To make matters worse, the figures - requested by Labour’s Shadow London Minister, Sadiq Khan - are based on pre-tax gross incomes, meaning the reality of the situation facing the people of Brent is that substantially more than half of their take home pay is being consumed by rent.
The statistics also reveal an increasing trend in the number of households privately renting in Brent, meaning this issue is affecting more local people than ever before. In 2001 just 21.7% of households in the borough rented privately. By 2010 this figure had reached 32.4% and it is predicted to rise still further, reaching 43% by 2021.

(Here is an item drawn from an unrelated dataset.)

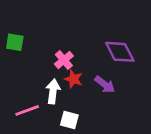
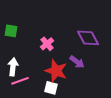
red star: (73, 79) -> (56, 71), moved, size x1.6
white arrow: (53, 91) -> (13, 67), moved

Dawn Butler, Labour candidate for Brent Central, said: ‘These figures confirm the extent of the housing crisis both in Brent and London generally. Another five years of Lib Dem and Tory government could result in a scandalous situation whereby teachers, nurses and other hard-working local people are priced out of their homes and forced to leave the area. Action must be taken now.”
Butler continued: “In a bid to combat this crisis and make renting more affordable for Londoners, the next Labour government will ban letting agents’ fees for tenants, saving households on average £350 in costs. We’ve also announced we will legislate against excessive rent increases and make three year tenancies standard in the private sector - giving people the security they need.”
Sadiq Khan, Labour’s Shadow London Minister, said: “The housing crisis is the biggest problem facing my generation of London politicians and these figures show just how badly Londoners are suffering. It is simply not sustainable for people to pay more than half of their income on rent.”
Alex Hilton, Director of Generation Rent, said: “With rents so high it’s becoming impossible for native Londoners and newcomers alike to make a life for themselves in the capital. London’s renters need action from politicians – and fast.”